### [WHAT IS BEING ASKED]
All lines below between the line with "Le macchine sono" and the line with "傳真：02-87875345", including both, must be copied exactly, and the pictures must be omitted.

[Saved data entries]
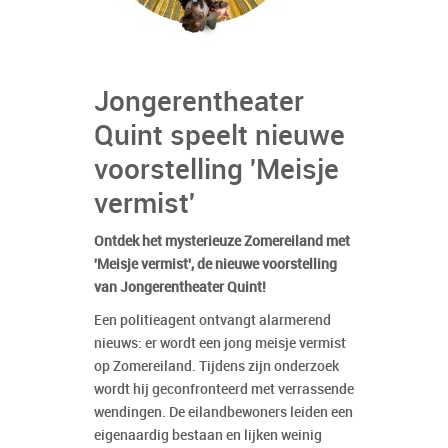
Jongerentheater
Quint speelt nieuwe
voorstelling 'Meisje
vermist'
Ontdek het mysterieuze Zomereiland met
'Meisje vermist', de nieuwe voorstelling
van Jongerentheater Quint!
Een politieagent ontvangt alarmerend
nieuws: er wordt een jong meisje vermist
op Zomereiland. Tijdens zijn onderzoek
wordt hij geconfronteerd met verrassende
wendingen. De eilandbewoners leiden een
eigenaardig bestaan en lijken weinig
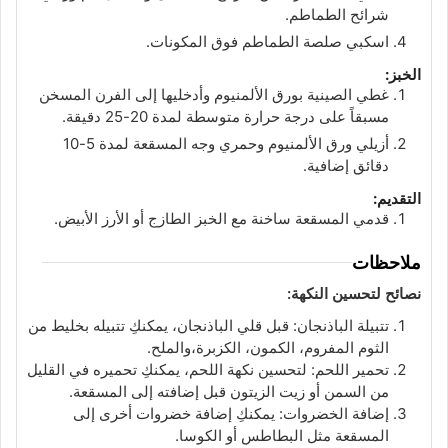
شرائح الطماطم.
اسكبي صلصة الطماطم فوق المكونات.
الخبز:
غطي الصينية بورق الألمنيوم وأدخليها إلى الفرن المسخن
مسبقاً على درجة حرارة متوسطة لمدة 20-25 دقيقة.
أزيلي ورق الألمنيوم وحمري وجه المسقعة لمدة 5-10
دقائق إضافية.
التقديم:
قدمي المسقعة ساخنة مع الخبز الطازج أو الأرز الأبيض.
ملاحظات
نصائح لتحسين النكهة:
تتبيلة الباذنجان: قبل قلي الباذنجان، يمكنكِ تتبيله بخليط من
الثوم المفروم، الكمون، الكزبرة،والملح.
تحمير اللحم: لتحسين نكهة اللحم، يمكنكِ تحميره في القليل
من السمن أو زيت الزيتون قبل إضافته إلى المسقعة.
إضافة الخضروات: يمكنكِ إضافة خضروات أخرى إلى
المسقعة مثل البطاطس أو الكوسا.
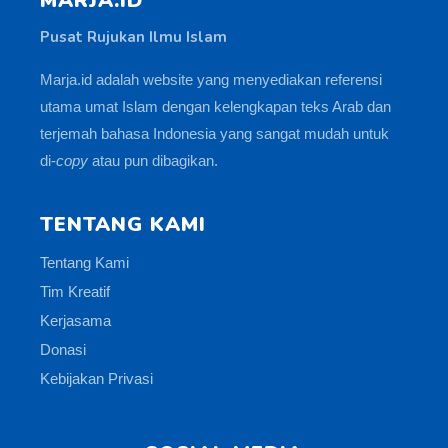
MARJA.ID
Pusat Rujukan Ilmu Islam
Marja.id adalah website yang menyediakan referensi
utama umat Islam dengan kelengkapan teks Arab dan
terjemah bahasa Indonesia yang sangat mudah untuk
di-
copy
atau pun dibagikan.
TENTANG KAMI
Tentang Kami
Tim Kreatif
Kerjasama
Donasi
Kebijakan Privasi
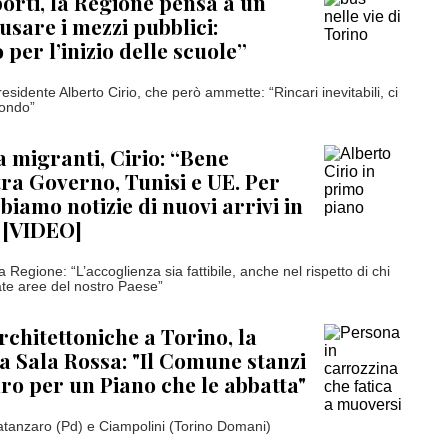
orti, la Regione pensa a un
usare i mezzi pubblici:
per l’inizio delle scuole”
esidente Alberto Cirio, che però ammette: “Rincari inevitabili, ci
mondo”
migranti, Cirio: “Bene
tra Governo, Tunisi e UE. Per
biamo notizie di nuovi arrivi in
 [VIDEO]
la Regione: “L’accoglienza sia fattibile, anche nel rispetto di chi
ate aree del nostro Paese”
rchitettoniche a Torino, la
la Sala Rossa: "Il Comune stanzi
ro per un Piano che le abbatta"
Catanzaro (Pd) e Ciampolini (Torino Domani)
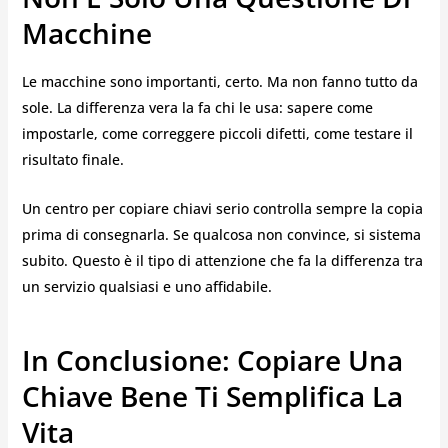
Macchine
Le macchine sono importanti, certo. Ma non fanno tutto da
sole. La differenza vera la fa chi le usa: sapere come
impostarle, come correggere piccoli difetti, come testare il
risultato finale.
Un centro per copiare chiavi serio controlla sempre la copia
prima di consegnarla. Se qualcosa non convince, si sistema
subito. Questo è il tipo di attenzione che fa la differenza tra
un servizio qualsiasi e uno affidabile.
In Conclusione: Copiare Una
Chiave Bene Ti Semplifica La
Vita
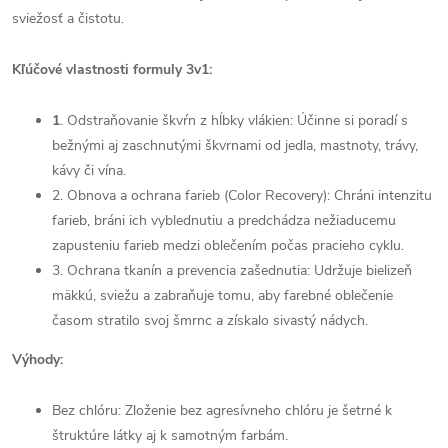
sviežosť a čistotu.
Kľúčové vlastnosti formuly 3v1:
1
. Odstraňovanie škvŕn z hĺbky vlákien: Účinne si poradí s
bežnými aj zaschnutými škvrnami od jedla, mastnoty, trávy,
kávy či vína.
2. Obnova a ochrana farieb (Color Recovery): Chráni intenzitu
farieb, bráni ich vyblednutiu a predchádza nežiaducemu
zapusteniu farieb medzi oblečením počas pracieho cyklu.
3. Ochrana tkanín a prevencia zašednutia: Udržuje bielizeň
mäkkú, sviežu a zabraňuje tomu, aby farebné oblečenie
časom stratilo svoj šmrnc a získalo sivastý nádych.
Výhody:
Bez chlóru: Zloženie bez agresívneho chlóru je šetrné k
štruktúre látky aj k samotným farbám.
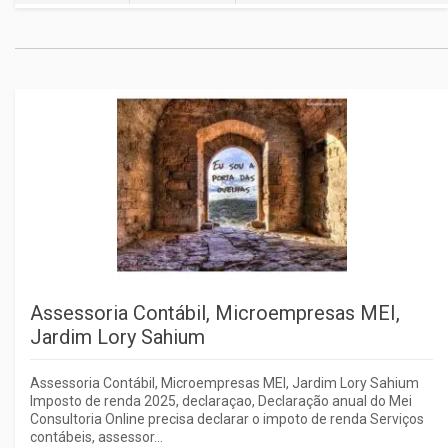
Assessoria Contábil, Microempresas MEI,
Jardim Lory Sahium
Assessoria Contábil, Microempresas MEI, Jardim Lory Sahium
Imposto de renda 2025, declaraçao, Declaração anual do Mei
Consultoria Online precisa declarar o impoto de renda Serviços
contábeis, assessor...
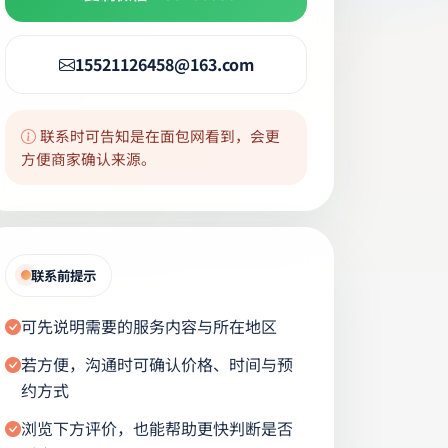
15521126458@163.com
联系时可告知是在面包网看到，会更
方便商家确认来源。
联系前提示
可先说明需要的服务内容与所在地区
若方便，沟通时可确认价格、时间与预
约方式
浏览下方评价，也能帮助更快判断是否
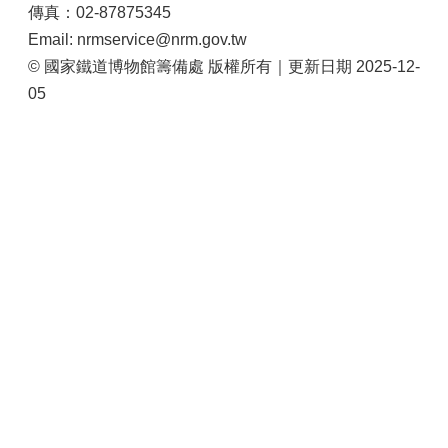
傳真：02-87875345
Email: nrmservice@nrm.gov.tw
© 國家鐵道博物館籌備處 版權所有｜更新日期 2025-12-
05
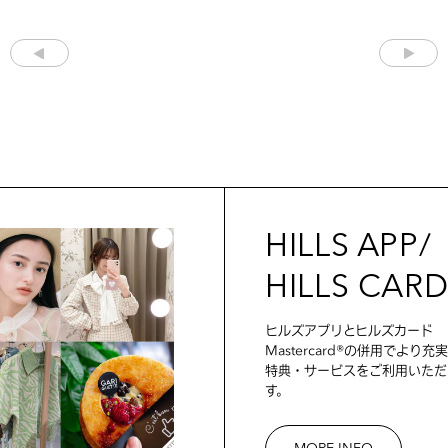
HILLS APP/
HILLS CAR
ヒルズアプリとヒルズカード
Mastercard®の併用でより充
特典・サービスをご利用いただ
す。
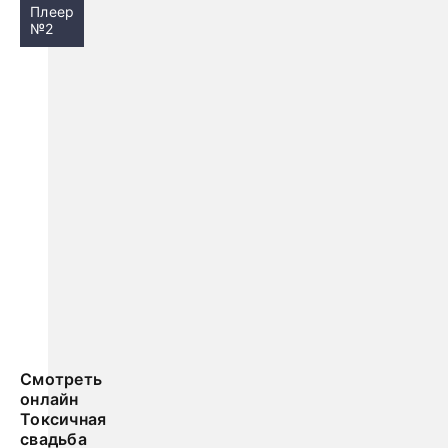
Плеер
№2
Смотреть
онлайн
Токсичная
свадьба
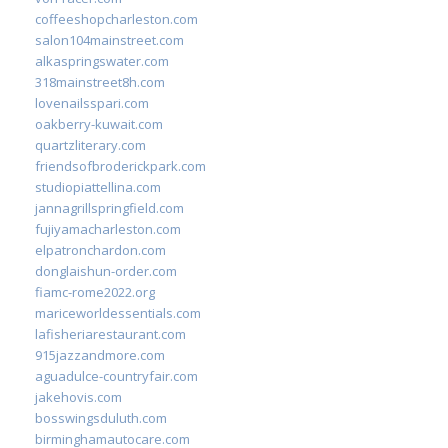
coffeeshopcharleston.com
salon104mainstreet.com
alkaspringswater.com
318mainstreet8h.com
lovenailsspari.com
oakberry-kuwait.com
quartzliterary.com
friendsofbroderickpark.com
studiopiattellina.com
jannagrillspringfield.com
fujiyamacharleston.com
elpatronchardon.com
donglaishun-order.com
fiamc-rome2022.org
mariceworldessentials.com
lafisheriarestaurant.com
915jazzandmore.com
aguadulce-countryfair.com
jakehovis.com
bosswingsduluth.com
birminghamautocare.com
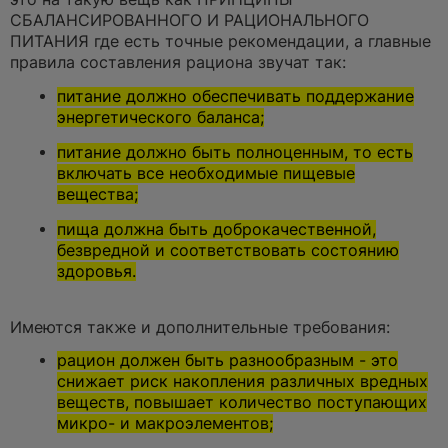
СБАЛАНСИРОВАННОГО И РАЦИОНАЛЬНОГО
ПИТАНИЯ где есть точные рекомендации, а главные
правила составления рациона звучат так:
питание должно обеспечивать поддержание
энергетического баланса;
питание должно быть полноценным, то есть
включать все необходимые пищевые
вещества;
пища должна быть доброкачественной,
безвредной и соответствовать состоянию
здоровья.
Имеются также и дополнительные требования:
рацион должен быть разнообразным - это
снижает риск накопления различных вредных
веществ, повышает количество поступающих
микро- и макроэлементов;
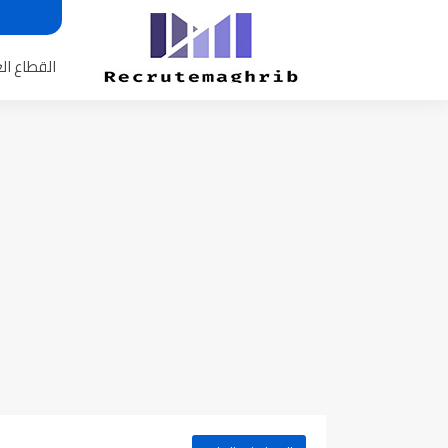
القطاع ال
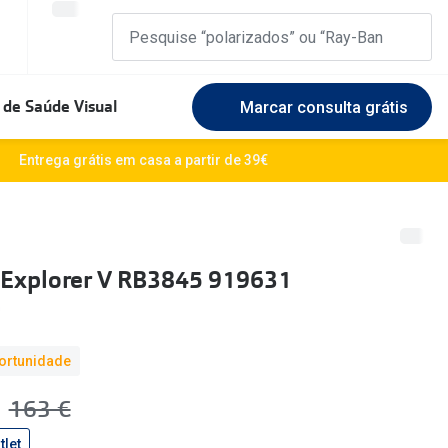
 de Saúde Visual
Marcar consulta grátis
Marcas Exclusivas
Entrega grátis em casa a partir de 39€
DbyD
Marque uma consulta gratuita
🆕 Guia 
rosto
Unofficial
Experimente gratuitamente em loja
O sol e a
 Explorer V RB3845 919631
Seen
Escolha as lentes ideais
Óculos d
Recomendações
Lifesty
ortunidade
+MultiOpticas
Quadrados
Saiba ma
€
era:
163 €
Redondos
tlet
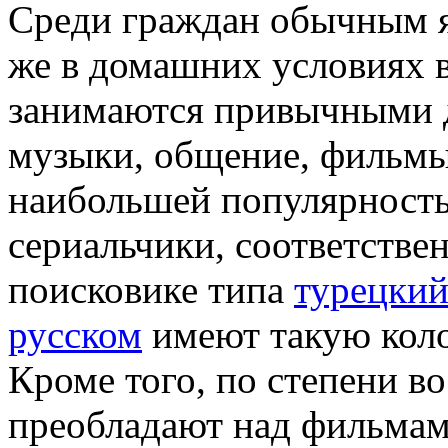
Срeди грaждaн обычным яв
же в домашних условиях 
занимаются привычными 
музыки, общение, фильмы,
наибольшей популярность
сериальчики, соответствен
поисковике типа
турецкий
русском
имеют такую коло
Кроме того, по степени в
преобладают над фильмам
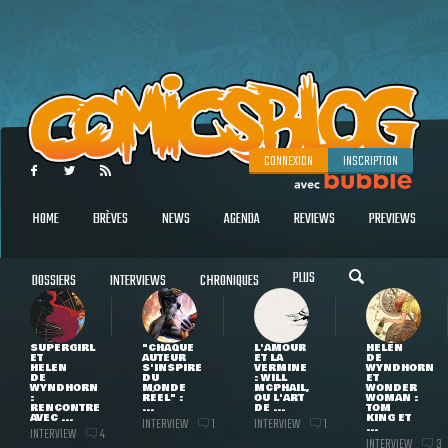
CONNEXION
INSCRIPTION
HOME
BRÈVES
NEWS
AGENDA
REVIEWS
PREVIEWS
PLUS
DOSSIERS
INTERVIEWS
CHRONIQUES
SUPERGIRL
"CHAQUE
L'AMOUR
HELEN
ET
AUTEUR
ET LA
DE
HELEN
S'INSPIRE
VERMINE
WYNDHORN
DE
DU
: WILL
ET
WYNDHORN
MONDE
MCPHAIL,
WONDER
:
RÉEL" :
OU L'ART
WOMAN :
RENCONTRE
...
DE ...
TOM
AVEC ...
KING ET
INTERVIEW
INTERVIEW
1
1
...
INTERVIEW
4
INTERVIEW
3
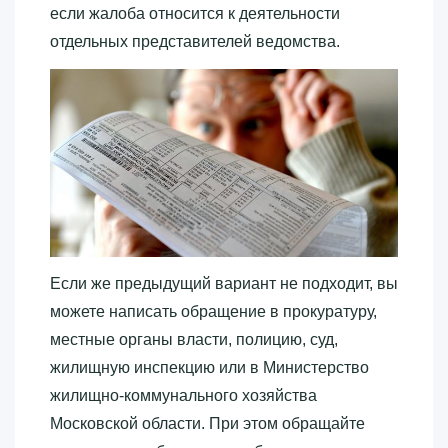
если жалоба относится к деятельности
отдельных представителей ведомства.
Если же предыдущий вариант не подходит, вы
можете написать обращение в прокуратуру,
местные органы власти, полицию, суд,
жилищную инспекцию или в Министерство
жилищно-коммунального хозяйства
Московской области. При этом обращайте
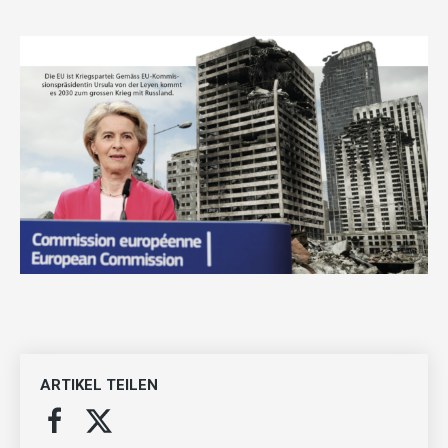
ARTIKEL TEILEN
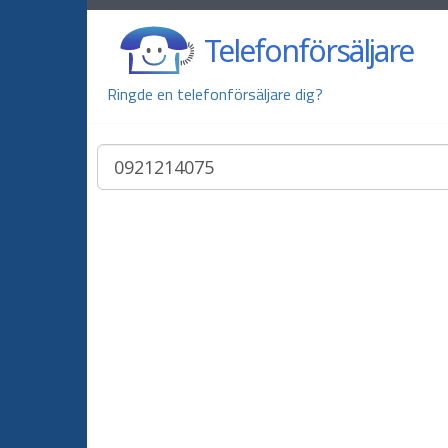
Telefonförsäljare
Ringde en telefonförsäljare dig?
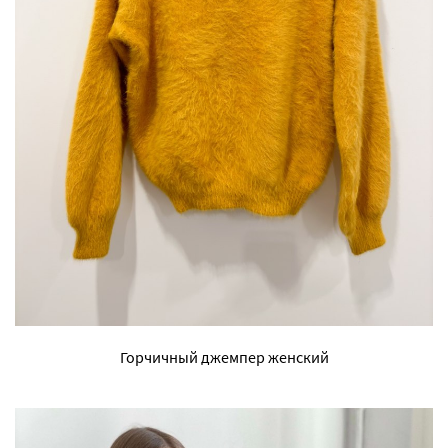
Горчичный джемпер женский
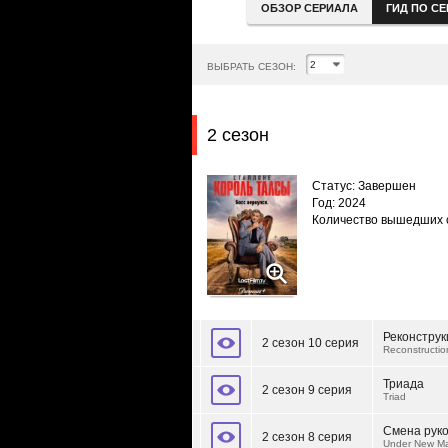
ОБЗОР СЕРИАЛА
ГИД ПО С
ВЫБРАТЬ СЕЗОН:
2 сезон
Статус: Завершен
Год: 2024
Количество вышедших 
Реконструк
2 сезон 10 серия
Reconstructio
Триада
2 сезон 9 серия
Triad
Смена рук
2 сезон 8 серия
Under New M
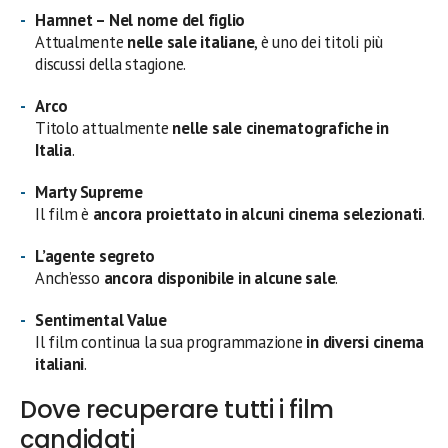
Hamnet – Nel nome del figlio
Attualmente
nelle sale italiane
, è uno dei titoli più
discussi della stagione.
Arco
Titolo attualmente
nelle sale cinematografiche in
Italia
.
Marty Supreme
Il film è
ancora proiettato in alcuni cinema selezionati
.
L’agente segreto
Anch’esso
ancora disponibile in alcune sale
.
Sentimental Value
Il film continua la sua programmazione
in diversi cinema
italiani
.
Dove recuperare tutti i film
candidati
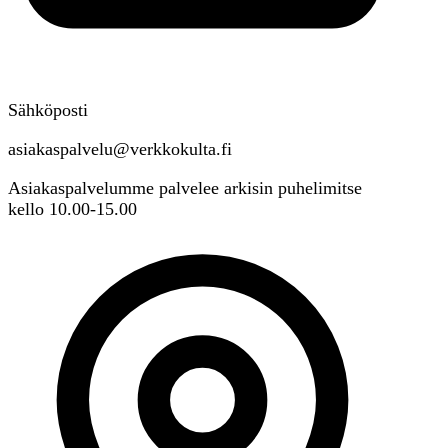
Sähköposti
asiakaspalvelu@verkkokulta.fi
Asiakaspalvelumme palvelee arkisin puhelimitse
kello 10.00-15.00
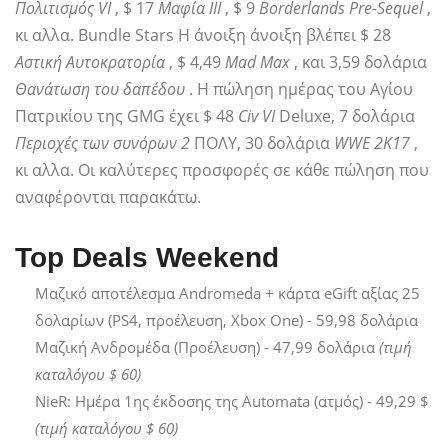
Πολιτισμός VI
, $ 17
Μαφία ΙΙΙ
, $ 9
Borderlands Pre-Sequel
,
κι αλλα. Bundle Stars Η άνοιξη άνοιξη βλέπει $ 28
Αστική Αυτοκρατορία
, $ 4,49
Mad Max
, και 3,59 δολάρια
Θανάτωση του δαπέδου
. Η πώληση ημέρας του Αγίου
Πατρικίου της GMG έχει $ 48
Civ VI
Deluxe, 7 δολάρια
Περιοχές των συνόρων 2
ΠΟΛΥ, 30 δολάρια
WWE 2K17
,
κι αλλα. Οι καλύτερες προσφορές σε κάθε πώληση που
αναφέρονται παρακάτω.
Top Deals Weekend
Μαζικό αποτέλεσμα Andromeda + κάρτα eGift αξίας 25
δολαρίων (PS4, προέλευση, Xbox One) - 59,98 δολάρια
Μαζική Ανδρομέδα (Προέλευση) - 47,99 δολάρια
(τιμή
καταλόγου $ 60)
NieR: Ημέρα 1ης έκδοσης της Automata (ατμός) - 49,29 $
(τιμή καταλόγου $ 60)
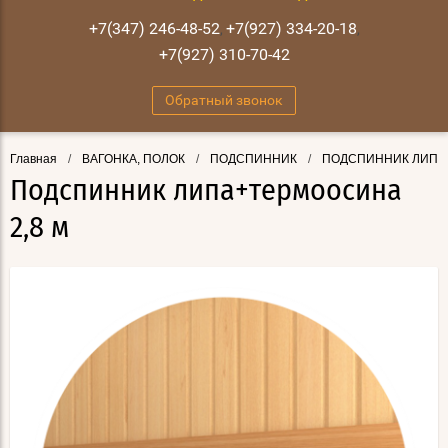
+7(347) 246-48-52
+7(927) 334-20-18
,
,
+7(927) 310-70-42
Обратный звонок
Главная
/
ВАГОНКА, ПОЛОК
/
ПОДСПИННИК
/
ПОДСПИННИК ЛИПА
Подспинник липа+термоосина
2,8 м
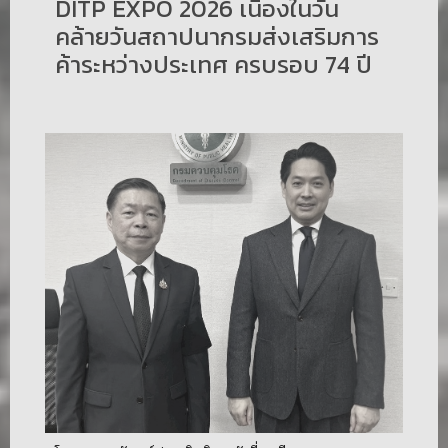
DITP EXPO 2026 เนื่องในวัน
คล้ายวันสถาปนากรมส่งเสริมการ
ค้าระหว่างประเทศ ครบรอบ 74 ปี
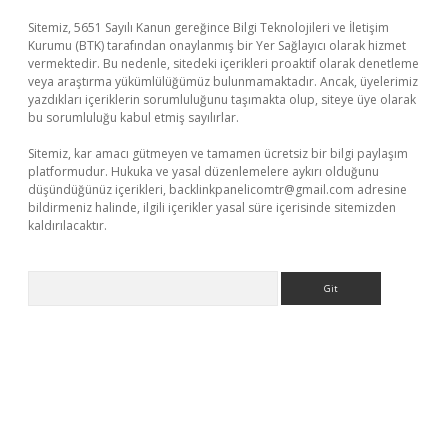
Sitemiz, 5651 Sayılı Kanun gereğince Bilgi Teknolojileri ve İletişim
Kurumu (BTK) tarafından onaylanmış bir Yer Sağlayıcı olarak hizmet
vermektedir. Bu nedenle, sitedeki içerikleri proaktif olarak denetleme
veya araştırma yükümlülüğümüz bulunmamaktadır. Ancak, üyelerimiz
yazdıkları içeriklerin sorumluluğunu taşımakta olup, siteye üye olarak
bu sorumluluğu kabul etmiş sayılırlar.
Sitemiz, kar amacı gütmeyen ve tamamen ücretsiz bir bilgi paylaşım
platformudur. Hukuka ve yasal düzenlemelere aykırı olduğunu
düşündüğünüz içerikleri,
backlinkpanelicomtr@gmail.com
adresine
bildirmeniz halinde, ilgili içerikler yasal süre içerisinde sitemizden
kaldırılacaktır.
Arama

### [TASK OUTPUT]
Le macchine sono importanti, certo. Ma non fanno tutto da
sole. La differenza vera la fa chi le usa: sapere come
impostarle, come correggere piccoli difetti, come testare il
risultato finale.
Un centro per copiare chiavi serio controlla sempre la copia
prima di consegnarla. Se qualcosa non convince, si sistema
subito. Questo è il tipo di attenzione che fa la differenza tra
un servizio qualsiasi e uno affidabile.
In Conclusione: Copiare Una
Chiave Bene Ti Semplifica La
Vita
sviežosť a čistotu.
Kľúčové vlastnosti formuly 3v1:
1
. Odstraňovanie škvŕn z hĺbky vlákien: Účinne si poradí s
bežnými aj zaschnutými škvrnami od jedla, mastnoty, trávy,
kávy či vína.
2. Obnova a ochrana farieb (Color Recovery): Chráni intenzitu
farieb, bráni ich vyblednutiu a predchádza nežiaducemu
zapusteniu farieb medzi oblečením počas pracieho cyklu.
3. Ochrana tkanín a prevencia zašednutia: Udržuje bielizeň
mäkkú, sviežu a zabraňuje tomu, aby farebné oblečenie
časom stratilo svoj šmrnc a získalo sivastý nádych.
Výhody:
Bez chlóru: Zloženie bez agresívneho chlóru je šetrné k
štruktúre látky aj k samotným farbám.
Assessoria Contábil, Microempresas MEI,
Jardim Lory Sahium
Assessoria Contábil, Microempresas MEI, Jardim Lory Sahium
Imposto de renda 2025, declaraçao, Declaração anual do Mei
Consultoria Online precisa declarar o impoto de renda Serviços
contábeis, assessor...
15521126458@163.com
联系时可告知是在面包网看到，会更
方便商家确认来源。
联系前提示
可先说明需要的服务内容与所在地区
若方便，沟通时可确认价格、时间与预
约方式
浏览下方评价，也能帮助更快判断是否
傳真：02-87875345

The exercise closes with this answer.